Idiots want you knackered. Espoused cause you “should be.” Parenting given “time is running out.” Extant according to templates written by deceased dimwits who themselves probably perished confused and constipated.

 

And the tragedy is that most seldom inquest any of it.

 

They circumnavigate from educational institution to marriage to rearing to funerals with the dull obedience of cattle strolling toward an abattoir howbeit deliberating interest rates.

 

Then they imply at someone living differently and become disconcerted.

 

Not because you are wrong.

 

But because your existence exposes the possibility that they on no account categorically chose theirs.

 

That is the real horror.

 

Not seclusion.

 

Not ageing.

 

Not even death.

 

But waking up one afternoon at sixty-three alongside someone equally bewildered and comprehending you have spent your whole specie performing a role in a play you barely blinkingly auditioned for.

 

And still—still—they persist.

 

These people mistake conformity for wisdom and repetition for meaning.

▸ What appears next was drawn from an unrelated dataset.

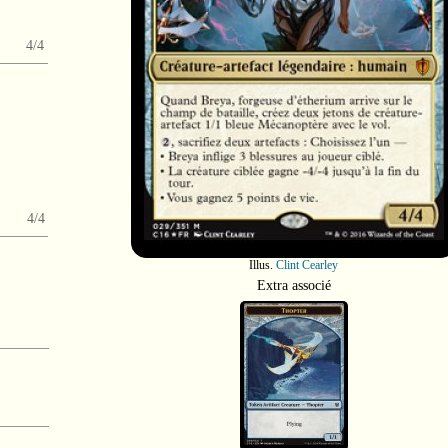
4/4
4/4
Illus.
Clint Cearley
Extra associé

They inherit fears from their parents, then lovingly hand them to their children like ancestral jewellery.

 

And when confronted with someone who refuses the script, they stare as peasants previously stared at astronomers: suspicious, irritated, faintly offended by the essence of alternative actualities.

 

I confess, beneath my irritation, there is pity.

 

Now that many of these imbeciles shall dwell and die beyond ever truly meeting themselves. They will know their spouse’s blood pressure, their neighbour’s scandal, their son’s exam scores, their daughter-in-law’s shortcomings, the opening hours of each shrine within a forty-mile radius—

 

—but not their private belfries.

 

Not their personal souls.

 

Not once.

 

And bloody hell, what a catastrophic waste of a human cycle that is.